*Requirement*.
Output the entries as they appear, skipping images.

*Information shown*.
>>>>>
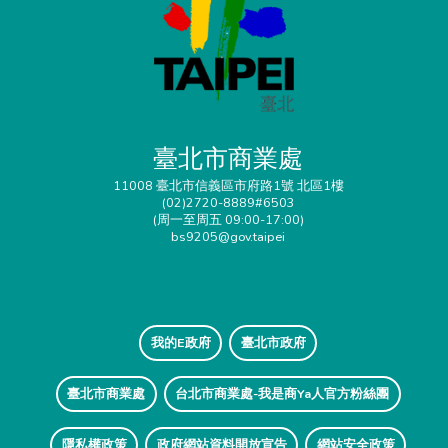
臺北市商業處
11008 臺北市信義區市府路1號 北區1樓
(02)2720-8889#6503
(周一至周五 09:00-17:00)
bs9205@gov.taipei
我的E政府
臺北市政府
臺北市商業處
台北市商業處-我是商Ya人官方粉絲團
隱私權政策
政府網站資料開放宣告
網站安全政策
<<<<<
*Answer to this problem*.
臺北市商業處
11008 臺北市信義區市府路1號 北區1樓
(02)2720-8889#6503
(周一至周五 09:00-17:00)
bs9205@gov.taipei
我的E政府
臺北市政府
臺北市商業處
台北市商業處-我是商Ya人官方粉絲團
隱私權政策
政府網站資料開放宣告
網站安全政策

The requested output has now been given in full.